And now I’ve waffled back. I found the Recipe #29 in Advanced Rails
Recipes: Create Meaningful Relationships Through Proxies.
So now I’ve defined on the User class:
has_many :profiles, :as => :profilable do
def default(reload=false)
@default_profile = nil if reload
@default_profile ||= find_by_is_default(true)
end
end
And this lets me do stuff like:
User.find(:first).profiles.default # => a Profile object that is
flagged with the :is_default boolean.
(which is nicely similar to: User.find(:first).profiles.first and
other such calls)
The main reason is that I’m using polymorphism on the objects that
have profiles, so I don’t have to define a FK on each table. I like
the cleanness of this although it means I’ll need to do Jon’s logic to
ensure that when a new default is set, the old is unset. But as the
number of profiles per user should be very small I’m not worried.
So functionally, it really does come back to:
a) do I put a FK on each table that has a default Profile and use that
for referencing the default Profile object?
- upside: simple association assigment.
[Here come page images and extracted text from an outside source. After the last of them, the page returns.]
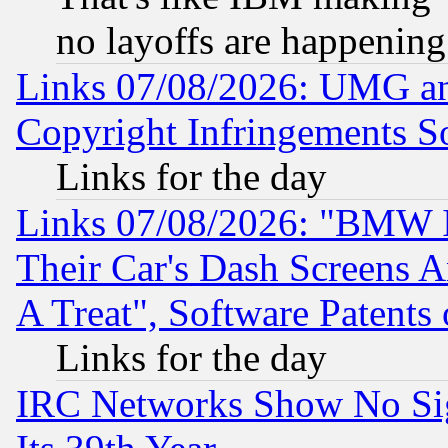
no layoffs are happening
Links 07/08/2026: UMG an
Copyright Infringements So
Links for the day
Links 07/08/2026: "BMW 
Their Car's Dash Screens 
A Treat", Software Patents
Links for the day
IRC Networks Show No Sig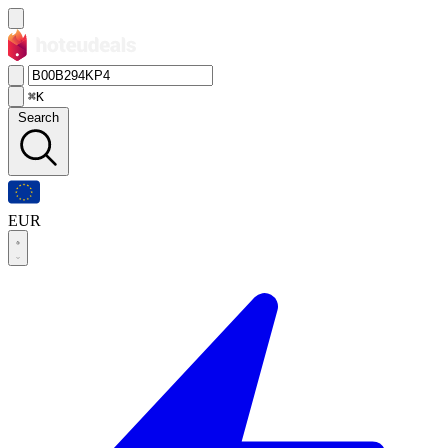
⌘K
Search
EUR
Nice, neat.
- downside: additional field on table, loses some functionality?
b) do I put a boolean in the Profiles table and use the proxy idea for
referencing the object?
- upside: make for a nice call: i.e. like .first I can now do .default
(for an association of Profiles). I can use polymorphism fully, so the
User table doesn’t have anything referencing Profiles and it’s all
handled in the models.
- downside: need to handle “singularity” of the is_default field.
Performance issues?
Ultimately, I realize that either will work very well. so I dunno. I
don’t want to think about it too much anymore. I still think that my
original idea is interesting: building a “validates_singularity_of”
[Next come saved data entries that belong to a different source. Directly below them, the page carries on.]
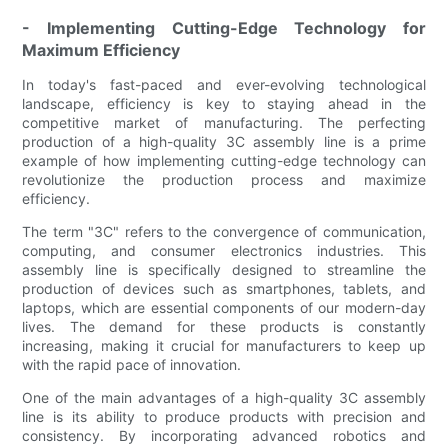
- Implementing Cutting-Edge Technology for
Maximum Efficiency
In today's fast-paced and ever-evolving technological
landscape, efficiency is key to staying ahead in the
competitive market of manufacturing. The perfecting
production of a high-quality 3C assembly line is a prime
example of how implementing cutting-edge technology can
revolutionize the production process and maximize
efficiency.
The term "3C" refers to the convergence of communication,
computing, and consumer electronics industries. This
assembly line is specifically designed to streamline the
production of devices such as smartphones, tablets, and
laptops, which are essential components of our modern-day
lives. The demand for these products is constantly
increasing, making it crucial for manufacturers to keep up
with the rapid pace of innovation.
One of the main advantages of a high-quality 3C assembly
line is its ability to produce products with precision and
consistency. By incorporating advanced robotics and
helper. Then, it would just to Jon’s code, and could include scoping
constraints, i.e. something like:
validates_singularity_of :is_default, :scope => :user_id
or in my case, where I’m using polymorphism I’d have:
validates_singularity_of :is_default, :scope => :profilable_id
and maybe a :force => true option that instead of returning a
validation error would enforce the singularity, i.e. set the object
and unset all the others within the scope.
Hmmm… choices choices
I guess I’ll build out my controllers and views for this and see if
that guides it one way or the other.